What you need to do :: A faithful copy of the data is the goal; set it down exactly, without the images.

------ Supplied records ------

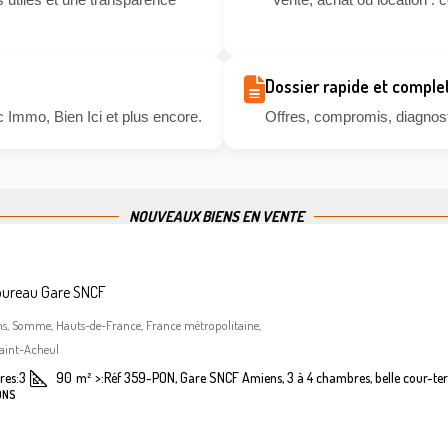
Dossier rapide et comple
 Immo, Bien Ici et plus encore.
Offres, compromis, diagnosti
NOUVEAUX BIENS EN VENTE
bureau Gare SNCF
ns, Somme, Hauts-de-France, France métropolitaine,
aint-Acheul
es:
3
90
m²
>:
Réf 359-PON, Gare SNCF Amiens, 3 à 4 chambres, belle cour-ter
ONS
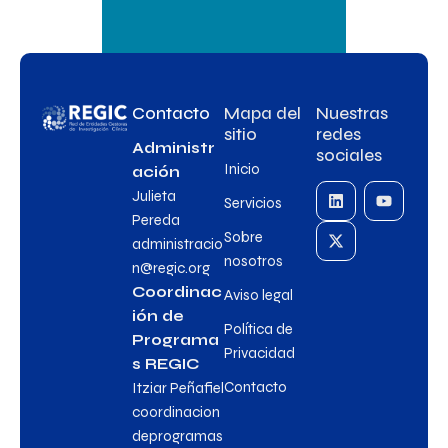
Contacto
Mapa del
Nuestras
sitio
redes
Administr
sociales
Inicio
ación
Julieta
Servicios
Pereda
Sobre
administracio
nosotros
n@regic.org
Coordinac
Aviso legal
ión de
Política de
Programa
Privacidad
s REGIC
Contacto
Itziar Peñafiel
coordinacion
deprogramas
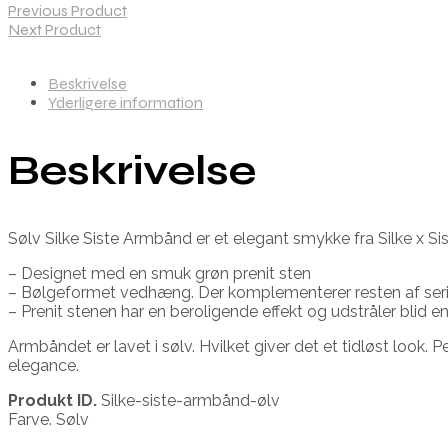
Previous Product
Next Product
Beskrivelse
Yderligere information
Beskrivelse
Sølv Silke Siste Armbånd er et elegant smykke fra Silke x Si
– Designet med en smuk grøn prenit sten
– Bølgeformet vedhæng. Der komplementerer resten af ser
– Prenit stenen har en beroligende effekt og udstråler blid en
Armbåndet er lavet i sølv. Hvilket giver det et tidløst look. P
elegance.
Produkt ID.
Silke-siste-armbånd-ølv
Farve. Sølv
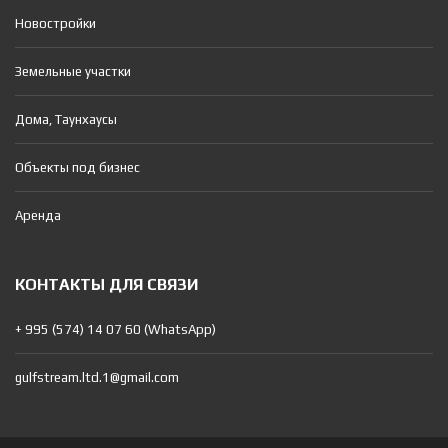
Новостройки
Земельные участки
Дома, Таунхаусы
Объекты под бизнес
Аренда
КОНТАКТЫ ДЛЯ СВЯЗИ
+ 995 (574) 14 07 60 (WhatsApp)
gulfstream.ltd.1@gmail.com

------

Response box ::
Dossier rapide et comple
 Immo, Bien Ici et plus encore.
Offres, compromis, diagnosti
NOUVEAUX BIENS EN VENTE
bureau Gare SNCF
ns, Somme, Hauts-de-France, France métropolitaine,
aint-Acheul
es:
3
90
m²
>:
Réf 359-PON, Gare SNCF Amiens, 3 à 4 chambres, belle cour-ter
ONS
Contacto
Mapa del
Nuestras
sitio
redes
Administr
sociales
Inicio
ación
Julieta
Servicios
Pereda
Sobre
administracio
nosotros
n@regic.org
Coordinac
Aviso legal
ión de
Política de
Programa
Privacidad
s REGIC
Contacto
Itziar Peñafiel
coordinacion
deprogramas
Previous Product
Next Product
Beskrivelse
Yderligere information
Beskrivelse
Sølv Silke Siste Armbånd er et elegant smykke fra Silke x Si
– Designet med en smuk grøn prenit sten
– Bølgeformet vedhæng. Der komplementerer resten af ser
– Prenit stenen har en beroligende effekt og udstråler blid en
Armbåndet er lavet i sølv. Hvilket giver det et tidløst look. P
elegance.
Produkt ID.
Silke-siste-armbånd-ølv
Farve. Sølv
Новостройки
Земельные участки
Дома, Таунхаусы
Объекты под бизнес
Аренда
КОНТАКТЫ ДЛЯ СВЯЗИ
+ 995 (574) 14 07 60 (WhatsApp)
gulfstream.ltd.1@gmail.com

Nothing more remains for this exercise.